Multisensory approaches to early literacy creates active learning opportunities. It involves using our senses of sight, sound, touch, and kinesthetic action – and learning by doing is the most effective way to reinforce and retain learning. It also taps into a special needs child’s particular strengths and is a way of adjusting material for a child’s learning style. This approach also helps typical students who are beginning readers or those struggle with reading comprehension difficulties.
Why take a multisensory approach to sight words? By paring the visual word to the image, sight words becomes more than just seemingly arbitrary letters that represents sounds, it provides a context. A free resource from ABCteach.com provides a ABC: Dolch Nouns PDF that is easy to print and use immediately.
Store-bought sight-word flash cards and Popcorn words (words that are written on popcorn shapes) and Bingo games are fun ways to practice.
Reading Rockets suggests using “manipulatives” such as sound boxes or magnetic letters help teach letter-sound relationships.

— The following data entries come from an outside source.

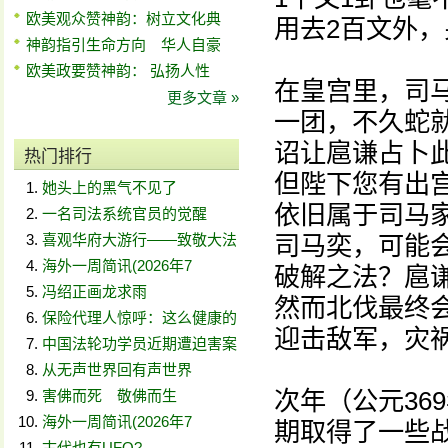
欧美观众赞神韵：树立文化典
用去2百文外
神韵指引生命方向 华人自豪
欧美政要赞神韵： 弘扬人性
在皇宫里，司
更多文章 »
一团，不久蛇
诏让扈谦占卜
热门排行
但陛下您有出
她头上的黑气不见了
依旧属于司马
一名司法系统官员的觉醒
喜观华府大游行——致敬大法
司马奕，可能
海外一周简讯(2026年7
破解之法？扈
冯绍正画龙求雨
然而北伐最终
保险代理人惊呼：这么健康的
迎击敌军，灾
中国法轮功学员近期遭迫害案
从无声世界回有声世界
次年（公元36
害佛而死 敬佛而生
海外一周简讯(2026年7
期取得了一些
古代也有UFO?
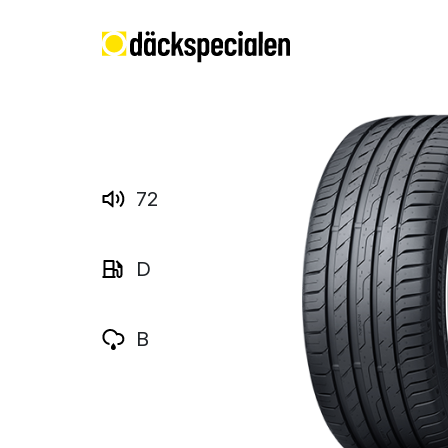
72
D
B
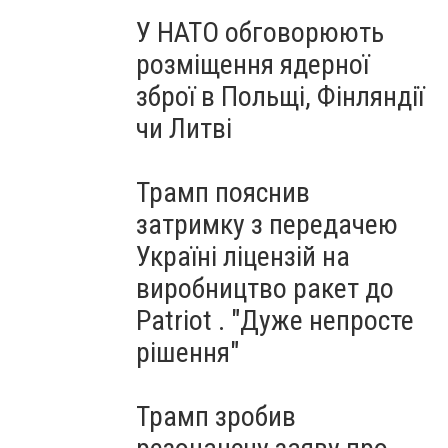
У НАТО обговорюють
розміщення ядерної
зброї в Польщі, Фінляндії
чи Литві
Трамп пояснив
затримку з передачею
Україні ліцензій на
виробництво ракет до
Patriot . "Дуже непросте
рішення"
Трамп зробив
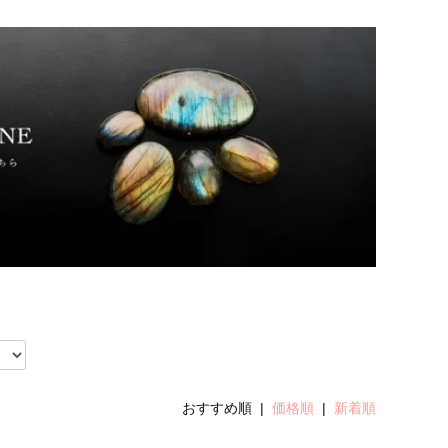
おすすめ順 |
価格順
|
新着順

Susan Jones of Resource Room/Team Prairie, LLC, has compiled a list of multisensory ways to learn sight words, using combinations of auditory, visual, tactile and kinesthetic modes that include Rhythmic Recitation; Air Writing; Closed-Eye Visualization; Blind Writing; Velvet Board; and Double Board.
Sound boxes are a visual way of isolating the phonemes in a word. It can be made with just pennies, paper and a pencil. Scholastic provides easy-to-follow instructions here. If creating your own sound box seems daunting, there are great kits, ready-to-use:
- Elkonin boxes example and a beach thematic unit is available to purchase.
- You can buy an EZread™ sound box kit or stamp your own boxes as needed from www.reallygoodstuff.com
- Or create your own kinesthetic sound box hop.
And there are many hands-on ways to learn and reinforce sight word recognition. Julie Van Alst of Make, Take & Teach, LLC packages a hands-on kit that teachers or parents can use appropriate tools to reinforce Dolch sight words.
Included is a free sight word assessment for the Dolch 220 sight words to sight words flashcards (with categories such as “Words I Know,” “Words I Am Learning” to “Words I Will Learn”). Then providing multisensory activities, such as using Bendaroos and Play-Doh, children can “write” the sight words.
Whether you buy your materials or make your own, teachers and parents have many tools to teach sight words...and make reading fun.